В свежем номере журнала “Музыкальная академия” вышла рецензия на книгу “Макс Регер: ‘Прошу слова!'” (из эпистолярного и публицистического наследия).
Прочесть вышедшую в издательстве ArsisBooks книгу будет полезно не только тем, кто с интересом, симпатией или даже восхищением относится к творчеству Макса Регера, и потому желает узнать о нем больше, — таких читателей у нас, пожалуй, немного.
Любой музыкант или любитель музыки, познакомившись с книгой, получит ценную возможность открыть для себя или сделать ближе, понятнее весьма оригинальный образ этого композитора.
А кроме того, читатель несомненно получит удовольствие от того результата, к которому пришла длительная работа Виктора Шпиницкого над биографией и литературным наследием Регера.
Для специалиста, погруженного в свой предмет, любой связанный с этим предметом документ или факт обладает той или иной ценностью. Объем специального знания о Регере внушителен, об этом свидетельствует библиография (особенно немецкоязычная), постоянно пополняемая новыми исследованиями, документальными публикациями, материалами научных конференций; значительная часть работ, на которые ссылается В. Шпиницкий, опубликована в последние 10-15 лет, а это само по себе говорит о неугасающем интересе к фигуре Макса Регера.
Иначе обстоит дело в России. После монографии о композиторе, написанной Юлией Крейниной и вышедшей в 1991 году, следующие по времени работы, посвященные Регеру, принадлежат именно Виктору Шпиницкому. Владеющий данными, накопленными регероведением к сегодняшнему дню, он создал книгу для русских читателей, чтобы представить им своего героя. В такой ситуации принципиальное значение приобретает отбор материала — задача, получившая, пожалуй, блестящее решение. Особенно очевидно это в первой части сборника, отведенной эпистолярному наследию Регера.
Из тысяч сохранившихся посланий Регера в книгу включено всего 35 писем открыток и телеграмм — на удивление мало!
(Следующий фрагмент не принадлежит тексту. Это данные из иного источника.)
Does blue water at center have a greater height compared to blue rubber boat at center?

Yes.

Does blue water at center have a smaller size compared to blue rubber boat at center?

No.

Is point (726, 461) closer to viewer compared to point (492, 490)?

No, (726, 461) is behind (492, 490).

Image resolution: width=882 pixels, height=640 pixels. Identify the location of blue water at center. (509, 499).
В. Шпиницкий объясняет столь строгую избирательность тем, что письма Регера обычно носят подчеркнуто деловой характер, рассказывают о повседневных заботах (иначе говоря, полны того содержания, значимость которого оценит, скорее всего, лишь специалист-биограф), тогда как прежде всего, хотя и не только, составитель желал дать возможность читателю познакомиться с «размышлениями [Регера] о собственном творчестве, о музыке других композиторов, о насущных проблемах искусства» (с. 9) — а как раз письма подобного содержания в наследии Регера попадаются очень редко. Но это объяснение столь небольшого количества выбранных текстов, по-моему, не единственное. Составитель, вероятно, просто умолчал о том, что каждым включенным в книгу письмом он освещает ту или иную страницу биографии Регера, ту или иную черту его характера. Таким образом, почти каждое письмо представляет свою особую тему, которая далее развивается в комментариях (превышающие объемом сами письма, они не только дают необходимые справки, но объясняют и дополняют сказанное Регером).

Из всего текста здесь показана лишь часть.